Affaire de l’Arche de Zoé : 18 ans après, les victimes réclament toujours justice
- Plusieurs victimes tchadiennes de la tentative d’adoptions illégales de 2007 n’ont toujours pas reçu les indemnisations ordonnées par la justice de leur pays, relançant les critiques sur l’absence de réparation effective
Istanbul
AA / Istanbul / Wafae El Baghouani
Dix-huit ans après l’éclatement de l’affaire de l’Arche de Zoé, plusieurs victimes tchadiennes de la tentative d’adoptions illégales de 2007 n’ont toujours pas reçu les indemnisations ordonnées par la justice de leur pays, relançant les critiques sur l’absence de réparation effective.
En octobre 2007, six membres de l’ONG française "Arche de Zoé", dont son fondateur Éric Breteau, avaient été arrêtés au Tchad alors qu’ils tentaient de faire embarquer 103 enfants vers la France.
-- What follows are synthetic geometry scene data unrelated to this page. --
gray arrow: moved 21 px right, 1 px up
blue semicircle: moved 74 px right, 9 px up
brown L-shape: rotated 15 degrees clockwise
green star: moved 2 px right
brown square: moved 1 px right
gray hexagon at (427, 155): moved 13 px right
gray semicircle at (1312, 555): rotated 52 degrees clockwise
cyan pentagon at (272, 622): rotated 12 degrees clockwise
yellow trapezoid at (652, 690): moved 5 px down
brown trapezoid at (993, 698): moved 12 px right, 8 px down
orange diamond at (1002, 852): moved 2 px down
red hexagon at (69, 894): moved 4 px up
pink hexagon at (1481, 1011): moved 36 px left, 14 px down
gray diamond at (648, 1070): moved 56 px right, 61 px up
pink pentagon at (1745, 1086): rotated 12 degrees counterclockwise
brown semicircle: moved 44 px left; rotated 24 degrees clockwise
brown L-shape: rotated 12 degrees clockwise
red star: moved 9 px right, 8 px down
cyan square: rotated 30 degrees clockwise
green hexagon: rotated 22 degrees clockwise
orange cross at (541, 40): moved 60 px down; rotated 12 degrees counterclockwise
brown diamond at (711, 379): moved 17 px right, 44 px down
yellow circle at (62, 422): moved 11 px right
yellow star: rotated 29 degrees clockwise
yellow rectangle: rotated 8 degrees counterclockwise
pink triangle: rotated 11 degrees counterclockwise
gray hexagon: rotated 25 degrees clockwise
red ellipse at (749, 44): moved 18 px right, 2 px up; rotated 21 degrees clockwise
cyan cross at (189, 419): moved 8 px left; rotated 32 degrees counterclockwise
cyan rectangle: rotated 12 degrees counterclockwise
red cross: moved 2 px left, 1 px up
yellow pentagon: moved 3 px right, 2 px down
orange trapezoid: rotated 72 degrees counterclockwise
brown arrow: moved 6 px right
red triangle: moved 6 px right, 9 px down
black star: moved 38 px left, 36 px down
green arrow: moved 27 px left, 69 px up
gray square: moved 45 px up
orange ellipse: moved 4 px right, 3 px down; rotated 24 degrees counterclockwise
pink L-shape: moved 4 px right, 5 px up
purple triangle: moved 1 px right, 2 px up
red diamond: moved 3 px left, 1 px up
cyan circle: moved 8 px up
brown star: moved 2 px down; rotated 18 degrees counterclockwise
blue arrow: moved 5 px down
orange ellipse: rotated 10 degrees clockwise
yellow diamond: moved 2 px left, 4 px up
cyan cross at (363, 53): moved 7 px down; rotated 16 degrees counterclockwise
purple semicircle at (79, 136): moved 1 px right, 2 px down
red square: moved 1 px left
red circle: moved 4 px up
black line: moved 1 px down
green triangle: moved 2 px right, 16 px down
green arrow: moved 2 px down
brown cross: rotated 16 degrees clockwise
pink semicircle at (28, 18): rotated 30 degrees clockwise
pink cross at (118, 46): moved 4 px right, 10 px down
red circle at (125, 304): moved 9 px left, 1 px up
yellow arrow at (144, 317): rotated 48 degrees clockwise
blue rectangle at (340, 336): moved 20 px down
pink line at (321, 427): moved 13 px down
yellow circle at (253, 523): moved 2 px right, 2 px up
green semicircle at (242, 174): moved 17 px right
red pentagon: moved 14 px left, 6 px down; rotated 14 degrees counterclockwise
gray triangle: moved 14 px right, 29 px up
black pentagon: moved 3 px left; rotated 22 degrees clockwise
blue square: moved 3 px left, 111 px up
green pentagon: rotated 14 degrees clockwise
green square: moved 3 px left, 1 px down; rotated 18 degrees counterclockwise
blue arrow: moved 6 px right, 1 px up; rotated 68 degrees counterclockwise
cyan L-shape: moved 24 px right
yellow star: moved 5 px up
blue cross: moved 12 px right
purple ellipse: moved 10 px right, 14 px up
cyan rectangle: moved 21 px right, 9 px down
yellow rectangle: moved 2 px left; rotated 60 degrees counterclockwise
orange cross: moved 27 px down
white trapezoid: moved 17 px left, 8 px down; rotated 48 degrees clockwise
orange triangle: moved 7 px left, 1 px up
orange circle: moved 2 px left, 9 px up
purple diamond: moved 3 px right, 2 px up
Présentés comme des orphelins du Darfour, ces enfants étaient en réalité, pour la majorité, tchadiens et issus de familles identifiées.
Condamnés à huit ans de travaux forcés par la justice tchadienne, les membres de l’ONG avaient ensuite été transférés en France, avant de bénéficier d’une grâce présidentielle accordée par l’ancien chef de l’État tchadien Idriss Déby Itno. En France, Éric Breteau et Émilie Lelouch avaient été condamnés en 2013 à des peines de prison, finalement suspendues en appel.
Les tribunaux tchadiens avaient pourtant ordonné le versement d’indemnités aux enfants concernés une fois devenus majeurs. Mais selon plusieurs témoignages recueillis localement, de nombreuses victimes affirment n’avoir jamais perçu ces compensations, malgré les décisions judiciaires.
Des associations de défense des droits humains dénoncent une « double injustice », estimant que l’absence de réparation prolonge le traumatisme subi par les familles. Elles appellent les autorités tchadiennes et françaises à coopérer afin de garantir l’exécution des décisions de justice et la reconnaissance des préjudices.
L’affaire de l’Arche de Zoé reste l’un des scandales humanitaires les plus marquants des relations franco-africaines des années 2000, symbolisant les dérives de certaines initiatives présentées comme humanitaires mais menées en dehors de tout cadre légal.